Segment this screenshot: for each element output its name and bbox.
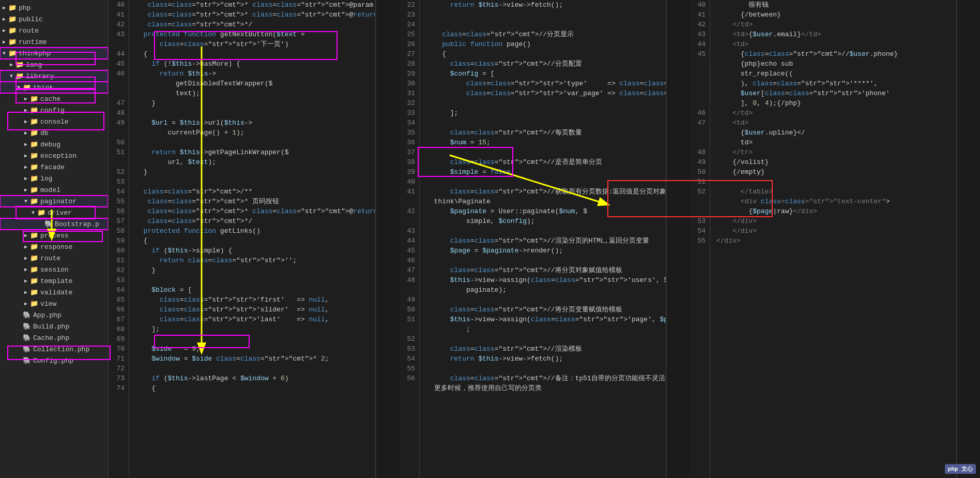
line-number xyxy=(113,88,125,98)
sidebar-item-label: library xyxy=(26,72,54,80)
sidebar-item-label: public xyxy=(19,16,43,23)
sidebar-item-library[interactable]: ▼📁library xyxy=(0,70,108,82)
folder-icon: 📁 xyxy=(30,265,38,274)
sidebar-item-label: process xyxy=(40,232,69,240)
code-line: getDisabledTextWrapper($ xyxy=(135,79,375,88)
code-line xyxy=(135,108,375,118)
sidebar-item-exception[interactable]: ▶📁exception xyxy=(0,150,108,161)
code-line: {class=class="str">"cmt">//$user.phone} xyxy=(716,49,956,59)
code-line: <td> xyxy=(716,39,956,49)
sidebar-item-db[interactable]: ▶📁db xyxy=(0,127,108,139)
sidebar-item-label: Config.php xyxy=(33,357,73,365)
sidebar-item-log[interactable]: ▶📁log xyxy=(0,173,108,184)
line-number xyxy=(113,39,125,49)
code-line: } xyxy=(135,98,375,108)
sidebar-item-route[interactable]: ▶📁route xyxy=(0,252,108,264)
sidebar-item-cache[interactable]: ▶📁cache xyxy=(0,93,108,104)
sidebar-item-label: db xyxy=(40,129,49,137)
code-line: $paginate = User::paginate($num, $ xyxy=(426,206,666,216)
folder-icon: 📁 xyxy=(30,174,38,183)
code-line xyxy=(426,10,666,20)
sidebar-item-process[interactable]: ▶📁process xyxy=(0,230,108,241)
code-line: {/volist} xyxy=(716,157,956,167)
panel3[interactable]: 40414243444546474849505152535455 很有钱 {/b… xyxy=(690,0,957,478)
line-number: 37 xyxy=(403,147,415,157)
line-number: 74 xyxy=(113,383,125,393)
code-line: { xyxy=(135,236,375,246)
folder-icon: 📁 xyxy=(8,4,17,12)
sidebar-item-paginator[interactable]: ▼📁paginator xyxy=(0,196,108,207)
sidebar-item-bootstrap-p[interactable]: 🐘Bootstrap.p xyxy=(0,218,108,230)
line-number: 28 xyxy=(403,59,415,69)
sidebar-item-template[interactable]: ▶📁template xyxy=(0,275,108,287)
line-number: 43 xyxy=(113,29,125,39)
code-line: $this->view->assign(class=class="str">"s… xyxy=(426,315,666,324)
line-number: 69 xyxy=(113,334,125,344)
line-number: 30 xyxy=(403,79,415,88)
folder-icon: 📁 xyxy=(30,152,38,160)
line-number: 61 xyxy=(113,256,125,265)
sidebar-item-session[interactable]: ▶📁session xyxy=(0,264,108,275)
code-line xyxy=(426,256,666,265)
sidebar-item-view[interactable]: ▶📁view xyxy=(0,298,108,309)
folder-icon: 📁 xyxy=(16,72,24,80)
panel3-code[interactable]: 很有钱 {/between} </td> <td>{$user.email}</… xyxy=(710,0,956,478)
sidebar-item-runtime[interactable]: ▶📁runtime xyxy=(0,36,108,48)
line-number xyxy=(403,285,415,295)
sidebar-item-config[interactable]: ▶📁config xyxy=(0,104,108,116)
sidebar-item-public[interactable]: ▶📁public xyxy=(0,13,108,25)
line-number: 71 xyxy=(113,354,125,364)
code-line: currentPage() + 1); xyxy=(135,128,375,138)
sidebar-item-label: cache xyxy=(40,95,60,103)
code-line: $user[class=class="str">"str">'phone' xyxy=(716,88,956,98)
code-line: ), class=class="str">"str">'****', xyxy=(716,79,956,88)
line-number: 43 xyxy=(694,29,706,39)
code-line: <td> xyxy=(716,118,956,128)
panel2-code[interactable]: return $this->view->fetch(); class=class… xyxy=(420,0,666,478)
sidebar-item-console[interactable]: ▶📁console xyxy=(0,116,108,127)
panel2[interactable]: 2223242526272829303132333435363738394041… xyxy=(399,0,666,478)
sidebar-item-route[interactable]: ▶📁route xyxy=(0,25,108,36)
code-line xyxy=(135,177,375,187)
sidebar-item-cache-php[interactable]: 🐘Cache.php xyxy=(0,332,108,343)
sidebar-item-label: facade xyxy=(40,163,65,171)
panel2-line-numbers: 2223242526272829303132333435363738394041… xyxy=(399,0,420,478)
line-number: 40 xyxy=(113,0,125,10)
line-number: 48 xyxy=(113,108,125,118)
sidebar-item-facade[interactable]: ▶📁facade xyxy=(0,161,108,173)
panel1-code[interactable]: class=class="str">"cmt">* class=class="s… xyxy=(129,0,375,478)
sidebar-item-validate[interactable]: ▶📁validate xyxy=(0,287,108,298)
sidebar-item-build-php[interactable]: 🐘Build.php xyxy=(0,321,108,332)
sidebar-item-config-php[interactable]: 🐘Config.php xyxy=(0,355,108,366)
sidebar-item-label: paginator xyxy=(40,198,76,205)
code-line: </td> xyxy=(716,108,956,118)
line-number: 47 xyxy=(403,265,415,275)
sidebar-item-response[interactable]: ▶📁response xyxy=(0,241,108,252)
line-number: 26 xyxy=(403,39,415,49)
folder-icon: 📁 xyxy=(8,49,17,57)
sidebar-item-model[interactable]: ▶📁model xyxy=(0,184,108,196)
sidebar-item-app-php[interactable]: 🐘App.php xyxy=(0,309,108,321)
line-number: 29 xyxy=(403,69,415,79)
code-area: 4041424344454647484950515253545556575859… xyxy=(109,0,980,478)
sidebar-item-driver[interactable]: ▼📁driver xyxy=(0,207,108,218)
panel1[interactable]: 4041424344454647484950515253545556575859… xyxy=(109,0,376,478)
code-line: if (!$this->hasMore) { xyxy=(135,59,375,69)
code-line: class=class="str">"cmt">*/ xyxy=(135,216,375,226)
file-icon: 🐘 xyxy=(23,334,31,342)
sidebar-item-think[interactable]: ▼📁think xyxy=(0,82,108,93)
file-icon: 🐘 xyxy=(23,322,31,331)
sidebar-item-php[interactable]: ▶📁php xyxy=(0,2,108,13)
line-number: 55 xyxy=(403,364,415,374)
sidebar-item-lang[interactable]: ▶📁lang xyxy=(0,59,108,70)
line-number: 49 xyxy=(113,118,125,128)
code-line: class=class="str">"cmt">//渲染模板 xyxy=(426,344,666,354)
sidebar-item-thinkphp[interactable]: ▼📁thinkphp xyxy=(0,48,108,59)
sidebar-item-collection-php[interactable]: 🐘Collection.php xyxy=(0,343,108,355)
folder-icon: 📁 xyxy=(30,277,38,285)
line-number: 59 xyxy=(113,236,125,246)
line-number: 60 xyxy=(113,246,125,256)
line-number: 56 xyxy=(403,374,415,383)
sidebar-item-debug[interactable]: ▶📁debug xyxy=(0,139,108,150)
sidebar-item-label: php xyxy=(19,4,30,12)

▶ _THE PROBLEM_:
Reproduce each line from the listing above that includes the word "folder".

▶ _RESPONSE TO THE TASK_:
folder-icon: 📁 xyxy=(30,265,38,274)
folder-icon: 📁 xyxy=(30,174,38,183)
folder-icon: 📁 xyxy=(8,4,17,12)
folder-icon: 📁 xyxy=(30,152,38,160)
folder-icon: 📁 xyxy=(16,72,24,80)
folder-icon: 📁 xyxy=(8,49,17,57)
folder-icon: 📁 xyxy=(30,277,38,285)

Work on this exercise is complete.